§ **WORK INSTRUCTIONS**
Copy out every line from the records that includes "sales".
━━ TASK INPUTS
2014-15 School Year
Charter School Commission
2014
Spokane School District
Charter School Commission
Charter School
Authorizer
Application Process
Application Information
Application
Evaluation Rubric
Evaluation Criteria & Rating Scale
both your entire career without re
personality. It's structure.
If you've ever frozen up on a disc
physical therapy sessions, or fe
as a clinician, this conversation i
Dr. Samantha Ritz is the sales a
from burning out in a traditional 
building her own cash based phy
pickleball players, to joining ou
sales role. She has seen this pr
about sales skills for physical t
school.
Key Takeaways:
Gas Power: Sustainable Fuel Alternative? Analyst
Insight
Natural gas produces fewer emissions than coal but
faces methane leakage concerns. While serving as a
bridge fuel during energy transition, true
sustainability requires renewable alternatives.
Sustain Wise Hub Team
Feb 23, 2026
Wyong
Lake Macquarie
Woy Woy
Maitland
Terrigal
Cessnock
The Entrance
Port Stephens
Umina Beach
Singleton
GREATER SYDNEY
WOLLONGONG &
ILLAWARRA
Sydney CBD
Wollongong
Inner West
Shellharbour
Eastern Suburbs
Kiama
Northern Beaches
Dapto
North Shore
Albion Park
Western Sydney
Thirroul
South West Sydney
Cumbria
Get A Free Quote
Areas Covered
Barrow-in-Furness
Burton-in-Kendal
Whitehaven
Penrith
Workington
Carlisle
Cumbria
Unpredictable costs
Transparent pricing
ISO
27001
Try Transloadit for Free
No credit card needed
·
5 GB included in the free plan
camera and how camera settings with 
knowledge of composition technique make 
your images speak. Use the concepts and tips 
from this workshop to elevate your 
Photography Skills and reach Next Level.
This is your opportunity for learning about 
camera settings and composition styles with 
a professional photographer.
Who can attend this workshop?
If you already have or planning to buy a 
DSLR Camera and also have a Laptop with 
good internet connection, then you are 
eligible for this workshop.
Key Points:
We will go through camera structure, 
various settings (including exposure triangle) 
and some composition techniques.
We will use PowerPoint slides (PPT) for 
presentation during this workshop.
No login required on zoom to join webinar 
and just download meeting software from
━━━━
§ **YOUR SOLUTION**
Dr. Samantha Ritz is the sales a
sales role. She has seen this pr
about sales skills for physical t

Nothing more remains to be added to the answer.